▶ **ASSIGNMENT**:
Exactly the lines from the one containing "Copyright © 2015, Aichi" to the last line of the records, inclusive, are to be transcribed; include no others.

▶ **THE DATA**:
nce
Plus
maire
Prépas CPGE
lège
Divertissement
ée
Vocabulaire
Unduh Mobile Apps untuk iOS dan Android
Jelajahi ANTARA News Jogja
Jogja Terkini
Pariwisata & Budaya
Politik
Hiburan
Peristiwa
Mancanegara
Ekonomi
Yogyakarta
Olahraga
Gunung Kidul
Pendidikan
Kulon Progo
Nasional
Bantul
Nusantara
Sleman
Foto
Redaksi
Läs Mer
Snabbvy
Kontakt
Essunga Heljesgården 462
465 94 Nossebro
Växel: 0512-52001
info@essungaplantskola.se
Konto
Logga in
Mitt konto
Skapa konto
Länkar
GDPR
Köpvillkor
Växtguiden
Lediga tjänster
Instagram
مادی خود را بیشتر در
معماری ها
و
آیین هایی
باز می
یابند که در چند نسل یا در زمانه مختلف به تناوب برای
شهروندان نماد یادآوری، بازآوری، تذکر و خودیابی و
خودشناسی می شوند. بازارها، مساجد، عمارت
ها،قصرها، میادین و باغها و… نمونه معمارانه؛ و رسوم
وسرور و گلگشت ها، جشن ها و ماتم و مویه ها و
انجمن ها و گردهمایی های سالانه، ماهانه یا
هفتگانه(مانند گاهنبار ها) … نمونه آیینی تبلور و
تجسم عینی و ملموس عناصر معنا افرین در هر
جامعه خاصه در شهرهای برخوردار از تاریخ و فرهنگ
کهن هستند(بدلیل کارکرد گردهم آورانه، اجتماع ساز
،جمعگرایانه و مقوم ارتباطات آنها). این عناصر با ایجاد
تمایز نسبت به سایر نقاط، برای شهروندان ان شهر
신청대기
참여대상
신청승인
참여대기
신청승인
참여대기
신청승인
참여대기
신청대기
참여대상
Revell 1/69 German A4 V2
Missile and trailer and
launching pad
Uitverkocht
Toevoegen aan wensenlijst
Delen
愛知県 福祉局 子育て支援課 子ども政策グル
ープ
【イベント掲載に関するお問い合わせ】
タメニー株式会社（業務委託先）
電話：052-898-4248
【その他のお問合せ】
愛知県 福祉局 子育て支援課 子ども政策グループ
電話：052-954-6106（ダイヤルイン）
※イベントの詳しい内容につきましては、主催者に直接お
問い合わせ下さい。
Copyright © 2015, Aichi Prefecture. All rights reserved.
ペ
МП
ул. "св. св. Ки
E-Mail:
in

▶ **WRITTEN ANSWER**:
Copyright © 2015, Aichi Prefecture. All rights reserved.
ペ
МП
ул. "св. св. Ки
E-Mail:
in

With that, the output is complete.